Another thing I found useful with GDB is inserting function labels at various places. You can put a function label “inside” another function and the code will fall through when calling the original function. This makes getting break points at specific parts of assembly routines really easy: insert a label with any name, and then set up a GDB break point at that label. The only downside I found to this is that it makes disassembly a bit strange, since if you disassemble the original function the disassembly output stops at the label you created.

I got to use the reverse debugging mode in GDB for the first time while writing this, to debug a segfault. The idea is that you record at some point before your program crashes. Then you can use reverse-stepi and reverse-stepn to backtrack from where the segfault happens. My segfault ended up being due to a misadjusted stack pointer when executing a ret instruction.

Code Lessons

I kind of made up my own calling convention as I wrote the program. It’s similar to the regular x86 C calling convention but in some situations I decided to clobber extra registers when I knew the callers didn’t need them. That works for a program that’s really small like this, but it’s not ideal. And it won’t work at all if you need regular C interop.

In retrospect the program would almost certainly have been simpler had I just followed the C calling convention exactly.
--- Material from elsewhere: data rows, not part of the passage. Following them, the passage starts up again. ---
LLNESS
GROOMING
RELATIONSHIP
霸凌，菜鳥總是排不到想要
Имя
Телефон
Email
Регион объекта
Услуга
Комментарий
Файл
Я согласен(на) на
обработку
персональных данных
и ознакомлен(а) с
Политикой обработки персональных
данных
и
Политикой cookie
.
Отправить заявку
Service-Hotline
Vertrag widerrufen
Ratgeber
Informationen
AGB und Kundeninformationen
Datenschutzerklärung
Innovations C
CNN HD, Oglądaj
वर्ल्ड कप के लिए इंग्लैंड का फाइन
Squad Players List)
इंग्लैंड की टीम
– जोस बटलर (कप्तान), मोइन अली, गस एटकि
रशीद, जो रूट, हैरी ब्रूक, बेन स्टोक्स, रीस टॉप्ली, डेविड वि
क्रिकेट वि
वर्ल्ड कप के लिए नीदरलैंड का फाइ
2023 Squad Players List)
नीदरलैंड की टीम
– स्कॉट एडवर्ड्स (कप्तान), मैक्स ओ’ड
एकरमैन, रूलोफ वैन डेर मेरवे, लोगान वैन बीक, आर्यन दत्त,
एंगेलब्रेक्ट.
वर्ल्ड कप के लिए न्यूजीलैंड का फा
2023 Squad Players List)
I also neglected to use frame pointers, and I think that would have also made debugging simpler. Certainly the GDB output would have been more understandable.

I found the 32-bit/64-bit stuff really difficult to get right. A number of times I made mistakes where I used 64-bit values in 32-bit contexts and ran into problems. I still don’t fully understand the rules on when I can use the 32-bit forms and when I have to use the 64-bit forms. This is something I need to come back to.

Next Steps

I plan to compare the code that GCC generated at optimizations levels -O0 and -O2 to my own code to see where I could improve. My initial thoughts are “probably everywhere” since even as I was writing this code I recognized a bunch of areas where I was doing redundant loads. I’m also going to start thinking of another program to do in x86, hopefully something more complicated with more memory management.